Contributing

Thanks for your interest in contributing to this package! No contribution is too small! We’re hoping it can be made even better through community contributions.

Requests and feedback

For any bugs, issues or feature requests please open an issue on the project.

Requirements for contributions

We have some general requirements for all contributions then specific requirements when adding completely new transformers to the package. This is to ensure consistency with the existing codebase.

Set up development environment

For External contributors, first create your own fork of this repo.

Then clone the fork (or this repository if internal);

git clone https://github.com/azukds/tubular.git
cd tubular

Then install tubular and dependencies for development;

pip install . -r requirements-dev.txt

We use prek for this project which is configured to check that code passes several lints: - ruff - For a list of ruff rules followed by this project check pyproject.toml. - codespell - typos - auto-walrus

To configure prek for your local repository run the following;

prek install

If working in a codespace the dev requirements and prek will be installed automatically in the dev container.

If you are building the documentation locally you will need the docs/requirements.txt.

Dependencies

A point of surprise for some might be that requirements.txt and requirements-dev.txt are not user-edited files in this repo - they are compiled using pip-tools= from dependencies listed pyproject.toml.

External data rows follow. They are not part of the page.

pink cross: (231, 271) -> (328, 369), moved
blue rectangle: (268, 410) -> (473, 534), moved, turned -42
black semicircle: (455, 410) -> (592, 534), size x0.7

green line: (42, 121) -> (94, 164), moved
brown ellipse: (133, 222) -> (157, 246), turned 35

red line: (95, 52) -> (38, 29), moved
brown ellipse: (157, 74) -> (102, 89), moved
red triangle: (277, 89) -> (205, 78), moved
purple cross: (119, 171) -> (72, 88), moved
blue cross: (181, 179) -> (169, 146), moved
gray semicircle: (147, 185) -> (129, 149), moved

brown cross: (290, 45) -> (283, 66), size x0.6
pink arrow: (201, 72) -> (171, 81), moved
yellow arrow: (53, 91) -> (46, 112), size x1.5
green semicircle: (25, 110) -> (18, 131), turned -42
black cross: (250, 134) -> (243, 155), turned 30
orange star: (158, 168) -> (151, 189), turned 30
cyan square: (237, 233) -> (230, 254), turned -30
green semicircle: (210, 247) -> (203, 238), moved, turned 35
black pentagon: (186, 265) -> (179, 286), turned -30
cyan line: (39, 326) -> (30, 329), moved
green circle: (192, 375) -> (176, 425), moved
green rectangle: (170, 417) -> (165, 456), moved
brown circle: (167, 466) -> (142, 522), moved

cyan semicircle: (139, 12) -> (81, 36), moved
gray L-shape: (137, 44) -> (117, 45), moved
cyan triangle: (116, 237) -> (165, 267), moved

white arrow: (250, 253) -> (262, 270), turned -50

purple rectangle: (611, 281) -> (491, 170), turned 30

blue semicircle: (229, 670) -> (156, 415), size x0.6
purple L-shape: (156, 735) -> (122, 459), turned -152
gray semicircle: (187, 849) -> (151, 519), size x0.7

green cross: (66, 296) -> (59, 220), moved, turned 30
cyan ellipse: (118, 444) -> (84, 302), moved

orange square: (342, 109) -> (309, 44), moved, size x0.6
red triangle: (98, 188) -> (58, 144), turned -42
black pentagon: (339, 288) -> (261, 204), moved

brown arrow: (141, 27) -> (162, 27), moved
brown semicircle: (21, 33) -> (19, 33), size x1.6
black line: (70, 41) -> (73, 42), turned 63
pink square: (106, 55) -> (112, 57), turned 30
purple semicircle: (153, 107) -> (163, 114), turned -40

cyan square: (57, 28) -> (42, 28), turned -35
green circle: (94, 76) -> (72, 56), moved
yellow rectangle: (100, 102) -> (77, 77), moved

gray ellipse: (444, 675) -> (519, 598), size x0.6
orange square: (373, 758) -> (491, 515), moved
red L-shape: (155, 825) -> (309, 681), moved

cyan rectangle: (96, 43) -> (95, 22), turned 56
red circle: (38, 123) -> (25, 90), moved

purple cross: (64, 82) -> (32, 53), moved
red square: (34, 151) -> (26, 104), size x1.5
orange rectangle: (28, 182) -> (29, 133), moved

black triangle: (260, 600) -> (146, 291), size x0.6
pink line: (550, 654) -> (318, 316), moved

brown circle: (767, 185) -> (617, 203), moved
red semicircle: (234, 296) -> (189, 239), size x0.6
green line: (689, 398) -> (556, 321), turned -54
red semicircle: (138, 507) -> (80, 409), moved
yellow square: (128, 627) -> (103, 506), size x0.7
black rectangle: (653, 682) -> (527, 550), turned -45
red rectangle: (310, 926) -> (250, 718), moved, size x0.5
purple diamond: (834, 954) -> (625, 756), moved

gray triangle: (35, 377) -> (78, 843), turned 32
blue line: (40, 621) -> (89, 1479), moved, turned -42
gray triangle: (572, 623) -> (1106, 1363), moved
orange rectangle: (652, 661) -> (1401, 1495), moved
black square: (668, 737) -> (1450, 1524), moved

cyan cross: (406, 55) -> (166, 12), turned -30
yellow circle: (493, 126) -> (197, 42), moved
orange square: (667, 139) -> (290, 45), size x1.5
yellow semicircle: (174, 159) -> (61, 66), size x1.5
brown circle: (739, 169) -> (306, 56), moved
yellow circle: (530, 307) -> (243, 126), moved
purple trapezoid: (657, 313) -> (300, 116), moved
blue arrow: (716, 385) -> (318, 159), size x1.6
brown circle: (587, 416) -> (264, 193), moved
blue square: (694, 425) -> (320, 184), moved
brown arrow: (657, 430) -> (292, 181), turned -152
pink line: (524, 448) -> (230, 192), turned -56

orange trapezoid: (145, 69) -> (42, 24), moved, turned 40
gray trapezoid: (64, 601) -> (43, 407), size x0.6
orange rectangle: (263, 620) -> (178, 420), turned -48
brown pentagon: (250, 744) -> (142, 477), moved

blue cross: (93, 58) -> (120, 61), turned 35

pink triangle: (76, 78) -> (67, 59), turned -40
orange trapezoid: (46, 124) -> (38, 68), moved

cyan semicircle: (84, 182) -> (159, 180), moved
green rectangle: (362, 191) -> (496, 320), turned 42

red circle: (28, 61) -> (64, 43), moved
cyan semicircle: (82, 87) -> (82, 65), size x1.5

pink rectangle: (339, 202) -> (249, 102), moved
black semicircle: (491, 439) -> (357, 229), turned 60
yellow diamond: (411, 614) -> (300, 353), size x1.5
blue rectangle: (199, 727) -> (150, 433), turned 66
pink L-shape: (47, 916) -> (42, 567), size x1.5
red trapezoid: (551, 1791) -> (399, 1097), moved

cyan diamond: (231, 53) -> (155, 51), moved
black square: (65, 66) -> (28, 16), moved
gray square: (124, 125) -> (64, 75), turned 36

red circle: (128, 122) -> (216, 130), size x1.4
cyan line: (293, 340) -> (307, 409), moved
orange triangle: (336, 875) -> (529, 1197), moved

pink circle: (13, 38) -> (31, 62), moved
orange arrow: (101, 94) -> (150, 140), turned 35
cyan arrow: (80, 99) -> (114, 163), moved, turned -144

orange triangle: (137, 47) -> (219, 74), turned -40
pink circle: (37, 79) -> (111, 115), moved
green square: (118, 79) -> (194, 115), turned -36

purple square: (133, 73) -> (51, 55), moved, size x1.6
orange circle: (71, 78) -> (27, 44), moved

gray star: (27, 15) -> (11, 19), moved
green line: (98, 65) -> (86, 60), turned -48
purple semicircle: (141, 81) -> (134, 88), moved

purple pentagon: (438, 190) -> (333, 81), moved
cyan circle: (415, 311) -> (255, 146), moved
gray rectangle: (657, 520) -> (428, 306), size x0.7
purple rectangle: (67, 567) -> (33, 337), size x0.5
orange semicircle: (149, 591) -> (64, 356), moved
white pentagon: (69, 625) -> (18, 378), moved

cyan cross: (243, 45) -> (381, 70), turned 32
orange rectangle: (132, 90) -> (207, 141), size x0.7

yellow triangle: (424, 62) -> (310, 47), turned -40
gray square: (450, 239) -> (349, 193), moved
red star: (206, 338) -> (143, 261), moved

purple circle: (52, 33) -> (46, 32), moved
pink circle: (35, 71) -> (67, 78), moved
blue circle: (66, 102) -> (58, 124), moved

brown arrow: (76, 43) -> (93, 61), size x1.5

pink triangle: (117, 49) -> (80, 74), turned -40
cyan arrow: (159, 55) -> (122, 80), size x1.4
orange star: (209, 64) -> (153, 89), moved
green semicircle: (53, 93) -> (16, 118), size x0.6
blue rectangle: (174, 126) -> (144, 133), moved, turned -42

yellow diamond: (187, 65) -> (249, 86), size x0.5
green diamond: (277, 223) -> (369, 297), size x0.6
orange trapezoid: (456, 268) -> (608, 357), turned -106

When adding a new direct dependency, simply add it to the appropriate field inside the package config - there is no need to pin it, but you can specify a minimum requirement. Then use pip-compile to create a pinned set of dependencies, ensuring reproducibility.

requirements.txt and requirements-dev.txt are still tracked under source control, despite being ‘compiled’.

To compile using pip-tools:

pip install pip-tools # optional
pip-compile -v --no-emit-index-url --no-emit-trusted-host --output-file requirements.txt  pyproject.toml
pip-compile --extra dev -v --no-emit-index-url --no-emit-trusted-host --output-file requirements-dev.txt pyproject.toml

General

Please try and keep each pull request to one change or feature only
Make sure to update the changelog with details of your change

Code formatting

We use ruff to format our code.

As mentioned above we use prek which streamlines checking that code has been formatted correctly.

CI

Make sure that pull requests pass our CI. It includes checks that;

code is formatted with black
flake8 passes
the tests for the project pass, with a minimum of 80% branch coverage
bandit passes

Tests

We use pytest as our testing framework.

We have designed our tests to have a high degree of reusability across classes/usages, but a downside of this is that they can be a bit overwhelming for a newcomer! A few introductory notes on our setup: - We share tests across classes using fixtures and an inheritance structure

tests/conftest.py contains fixtures (uninitialized_transformers, minimal_dataframe_lookup, minimal_attribute_dict) for looking up transformers (and minimal dataframes which they will run on) using the classname

We then write parent test classes for shared behaviours, these are written in a generic way so that they just depend on a transformer_name attr setup in the child test class.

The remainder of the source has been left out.